TL;DR

Distributed tracing answers "where did this request spend its time?" across services. Use OpenTelemetry (OTEL) for instrumentation and collection, Tempo or Jaeger as backends. Traces are most useful during latency investigations and postmortems — correlate with Loki logs using trace IDs.

Concepts

TermDefinition
TraceA tree of spans representing a single request through a distributed system
SpanOne unit of work (e.g., an HTTP call, DB query); has name, duration, attributes, and status
Trace IDGlobally unique ID propagated in HTTP headers (traceparent) across service boundaries
SamplerDecides which traces to record; head-based (at start) or tail-based (after completion)
CollectorOTEL Collector receives spans from services, processes, and exports to backends

OpenTelemetry Collector

Deploy the OTEL Collector as a Deployment (gateway) or DaemonSet (agent); apps send spans to the local agent, which batches and forwards to Tempo/Jaeger — decoupling the app from the backend choice.

yamlotel-collector-config.yaml
receivers:
  otlp:
    protocols:
      grpc: {endpoint: 0.0.0.0:4317}
      http: {endpoint: 0.0.0.0:4318}
  # Also accept Jaeger format from older services
  jaeger:
    protocols:
      thrift_http: {endpoint: 0.0.0.0:14268}

processors:
  batch:
    timeout: 1s
    send_batch_size: 1024
  # Drop internal health-check spans (high volume, low value)
  filter:
    spans:
      exclude:
        match_type: regexp
        attributes:
          - {key: http.target, value: "^/health.*"}

exporters:
  otlp:
    endpoint: tempo.monitoring.svc:4317
    tls: {insecure: true}
  # Also export to Jaeger for teams still using it
  jaeger:
    endpoint: jaeger-collector.monitoring.svc:14250

service:
  pipelines:
    traces:
      receivers:  [otlp, jaeger]
      processors: [batch, filter]
      exporters:  [otlp, jaeger]

Grafana Tempo

Tempo stores traces cheaply in object storage (S3, GCS) and integrates directly with Grafana; use TraceQL to query by service, duration, or attributes, and link traces to Loki logs via the shared trace ID.

bashtraceql-examples.txt
# TraceQL: find slow traces in a specific service
{ .service.name = "checkout" } | avg(duration) > 500ms

# Traces with errors from a specific operation
{ .service.name = "payment" && status = error }

# Find traces longer than 2 seconds across all services
{ duration > 2s }

# Traces with a specific HTTP status code
{ span.http.status_code = 500 }

# Tempo HTTP API (useful for scripting)
curl "http://tempo.monitoring.svc:3200/api/traces/<trace-id>"
curl "http://tempo.monitoring.svc:3200/api/search?tags=service.name%3Dcheckout&limit=20"

Log–Trace Correlation

Include the traceId and spanId in every structured log line; Grafana can then auto-link from a Loki log entry to the corresponding Tempo trace, dramatically reducing context-switching during incidents.

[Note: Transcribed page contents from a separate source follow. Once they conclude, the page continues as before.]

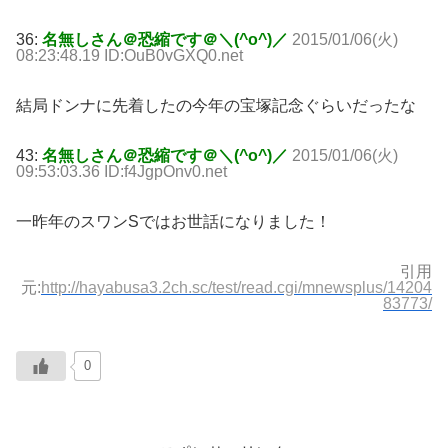
36:
名無しさん＠恐縮です＠＼(^o^)／
2015/01/06(火)
08:23:48.19 ID:OuB0vGXQ0.net
結局ドンナに先着したの今年の宝塚記念ぐらいだったな
43:
名無しさん＠恐縮です＠＼(^o^)／
2015/01/06(火)
09:53:03.36 ID:f4JgpOnv0.net
一昨年のスワンSではお世話になりました！
引用
元:
http://hayabusa3.2ch.sc/test/read.cgi/mnewsplus/14204
83773/
0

yamlgrafana-datasource-derived-fields.yaml
# Grafana Loki datasource configuration: add a derived field to link trace IDs to Tempo
apiVersion: 1
datasources:
- name: Loki
  type: loki
  url: http://loki.monitoring.svc:3100
  jsonData:
    derivedFields:
    - matcherRegex: '"traceId":"([0-9a-f]+)"'   # extract traceId from JSON logs
      name: TraceID
      url: '$${__value.raw}'                     # link to Tempo datasource
      datasourceUid: tempo-uid                   # UID of your Tempo datasource

SRE Use Cases

  • Latency investigation: a p99 latency alert fires → find the slowest traces in Tempo → identify the bottleneck span (slow DB query, downstream call).
  • Postmortem timeline: use trace waterfall to prove which service was slow during the incident window.
  • Error attribution: filter by status=error + service to find which operation is producing 5xx responses.
  • Dependency mapping: Tempo service graph view shows which services call each other and their error rates.